Items listed in a dataset:
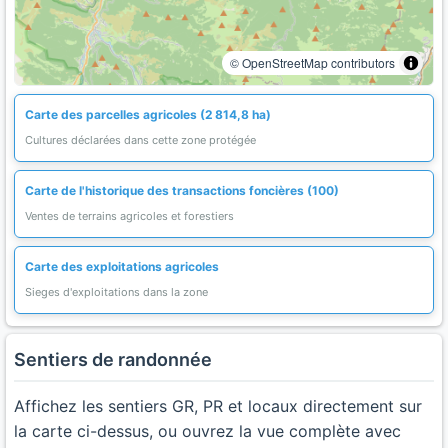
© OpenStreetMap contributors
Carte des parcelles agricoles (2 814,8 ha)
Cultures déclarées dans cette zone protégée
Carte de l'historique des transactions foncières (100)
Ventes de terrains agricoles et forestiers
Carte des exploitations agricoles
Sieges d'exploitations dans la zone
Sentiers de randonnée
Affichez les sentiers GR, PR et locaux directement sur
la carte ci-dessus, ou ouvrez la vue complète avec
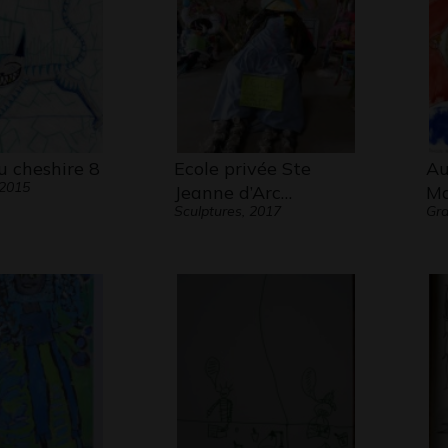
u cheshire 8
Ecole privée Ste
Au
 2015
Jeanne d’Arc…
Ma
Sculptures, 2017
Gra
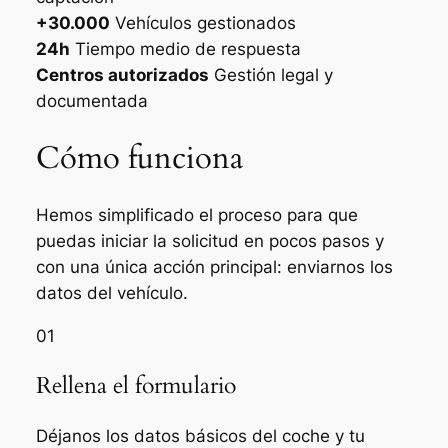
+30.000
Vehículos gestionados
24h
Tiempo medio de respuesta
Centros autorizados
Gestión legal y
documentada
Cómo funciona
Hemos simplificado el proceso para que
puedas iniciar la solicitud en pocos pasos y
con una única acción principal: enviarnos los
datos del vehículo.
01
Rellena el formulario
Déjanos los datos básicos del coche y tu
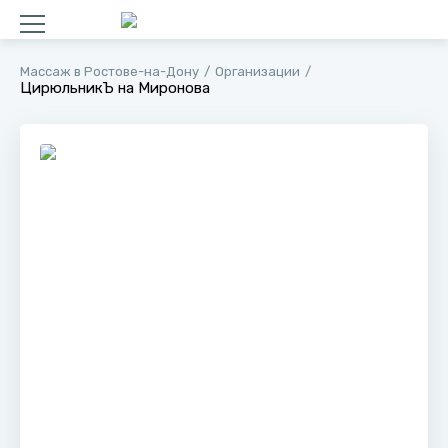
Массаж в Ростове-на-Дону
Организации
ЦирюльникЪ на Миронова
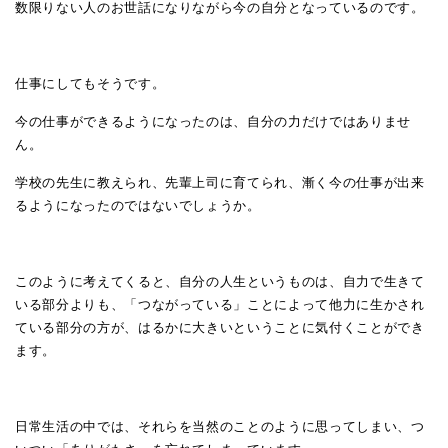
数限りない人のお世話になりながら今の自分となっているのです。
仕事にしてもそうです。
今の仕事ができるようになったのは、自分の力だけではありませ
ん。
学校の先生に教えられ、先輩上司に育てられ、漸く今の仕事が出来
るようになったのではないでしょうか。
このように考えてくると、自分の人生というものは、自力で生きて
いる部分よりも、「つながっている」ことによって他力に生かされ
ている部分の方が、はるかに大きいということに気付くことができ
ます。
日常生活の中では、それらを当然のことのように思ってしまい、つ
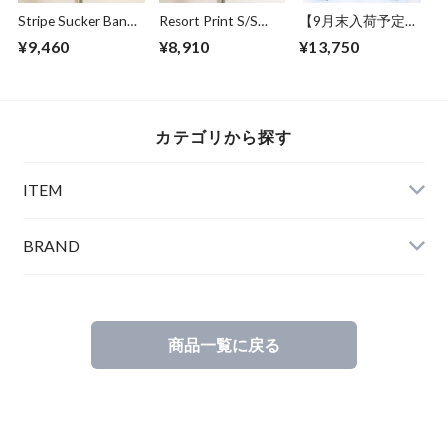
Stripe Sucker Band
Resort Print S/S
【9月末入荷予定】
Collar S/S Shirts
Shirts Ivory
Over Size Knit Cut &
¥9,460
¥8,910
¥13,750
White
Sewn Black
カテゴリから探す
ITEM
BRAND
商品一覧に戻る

What the task asks:
For each line in the data above that contains the string "agricoles", extract the line.

Written solution:
Carte des parcelles agricoles (2 814,8 ha)
Ventes de terrains agricoles et forestiers
Carte des exploitations agricoles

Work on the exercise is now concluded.